When can you trust intuition?
If there are clear rules in the environment, especially if they can give you immediate feedback, we will acquire those rules e.g. we all identify erratic behaviour when driving.
Human beings are also very good at reinforced practice e.g. anesthesiologists get very good feedback and very quickly, radiologists get the opposite case, slow and not so good feedback i.e. it is more difficult for them to develop intuitive expertise.
In a sentence, intuitive expertise is not possible in chaotic scenarios, that is the reason why the world is not predictable. Formulas beat human when there is some predictability but the perform poorly in low predictability environments.
We frequently have intuitions that are false and are not distinguishable from expert intuitions - how can we distinguish from expert intuition?.

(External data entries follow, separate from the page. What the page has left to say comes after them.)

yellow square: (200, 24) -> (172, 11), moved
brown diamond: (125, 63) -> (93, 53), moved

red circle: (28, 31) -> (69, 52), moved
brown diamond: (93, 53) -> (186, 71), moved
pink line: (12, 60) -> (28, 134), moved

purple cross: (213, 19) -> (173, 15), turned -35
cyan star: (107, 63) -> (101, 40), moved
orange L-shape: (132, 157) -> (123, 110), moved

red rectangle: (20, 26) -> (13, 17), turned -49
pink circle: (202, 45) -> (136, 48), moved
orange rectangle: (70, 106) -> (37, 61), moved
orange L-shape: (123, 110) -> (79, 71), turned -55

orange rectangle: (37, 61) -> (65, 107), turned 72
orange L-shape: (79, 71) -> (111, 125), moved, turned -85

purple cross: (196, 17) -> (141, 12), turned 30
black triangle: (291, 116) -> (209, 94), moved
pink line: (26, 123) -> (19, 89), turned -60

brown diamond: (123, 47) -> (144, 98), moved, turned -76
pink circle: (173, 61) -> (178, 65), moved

A book by Joshua Foer titled "Moonwalking with Einstein" states that memory is superb at remembering routes through space but memory is poor at remembering a list Our mind is set to think about agents (and they have traits, behaviours) however we are not good at remembering sentences with abstract subjects.
Getting influenced by the environment
Posters we can see and read close to us influence our behaviour. When people are exposed to a threatening word, they move back - the symbolic threat has somehow a real effect.

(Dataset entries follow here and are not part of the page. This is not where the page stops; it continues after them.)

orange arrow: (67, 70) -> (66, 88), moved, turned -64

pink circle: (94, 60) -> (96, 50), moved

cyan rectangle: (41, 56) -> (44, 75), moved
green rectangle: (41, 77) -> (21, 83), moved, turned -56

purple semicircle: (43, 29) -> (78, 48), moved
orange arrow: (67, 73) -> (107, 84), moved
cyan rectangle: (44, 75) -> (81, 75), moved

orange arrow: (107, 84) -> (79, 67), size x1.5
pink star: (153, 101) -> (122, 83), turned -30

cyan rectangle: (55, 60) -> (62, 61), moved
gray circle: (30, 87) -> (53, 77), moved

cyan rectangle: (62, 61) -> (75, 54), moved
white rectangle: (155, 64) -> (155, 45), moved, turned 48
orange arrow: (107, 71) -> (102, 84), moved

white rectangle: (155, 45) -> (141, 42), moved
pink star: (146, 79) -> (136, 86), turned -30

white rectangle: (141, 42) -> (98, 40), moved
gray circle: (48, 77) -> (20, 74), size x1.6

If we see two unrelated words together, like "banana" and "vomit", we will think about vomit when we see a banana. In effect, we saw two words and we made a story e.g. the banana made us vomit, our associative machinery tries to find a cause.
You make a disgust face, you experience disgust. You make a smiling face, you are more likely to think that things are funny. Place a pencil in your mouth and you will think cartoons are funnier.
By partially activating ideas e.g. by whispering words, then the threshold to feel emotions related to those ideas is lower and all this happen without you knowing it consciously. It is a way to prepare ourselves.
Associative memory is a repository of knowledge. We try to suppress ambiguity, making ambiguous stimuli coherent.
It takes us very little time to create a norm. Our reasoning flows along causal lines, this happens intuitively. The coherence that we experience can be turned into a judgement of probability. However, people have confidence in intuitions that are not essentially true. We use a system that classifies things, whether they are normal or abnormal, and very quickly. Speed is key for our brain.
Substitution: The dates experiment
Two questions: How happy are you? and How many dates did you had last month?
In that order, correlation is zero. In the reverse order, correlation is 0.66. This is an example of substitution, the emotion that reigns when answering the second one.
There is a real demand for over confidence, but this is not the secret to get real and valuable information. Confidence is not a good diagnostic to trust somebody.
The wise way to do it would be to ask what the environment is like and whether they had the opportunity to learn its regularities.
Daniel Kahneman is not really optimistic on us being able to train system 1. This is why e.g. the advertising industry addresses system 1 (emotions and not judgements) e.g. facial characteristics on political leaders (which one looks more confident?) predict 70% of elections. See reference.
(minute 56) What happens to people when they are exposed to the idea of money (e.g. the symbol of a dollar), they show selfishness and lack of solidarity.
We need to create an environment that will remind people of nice things (and not money e.g.).
Connection between selfcontrol and the general activation of system 2 is an important personality characteristic (e.g. the marshmallow test in children predicts whether they would do better when they are 20)
However, most intelligence tests we have are only for system 2.
It's hard work for system 2 to overturn what system 1 tells. Have that in mind when preparing security awareness sessions or when having a lessons learned exercise on why some security awareness sessions were not effective!
Happy system 1 and system 2 security!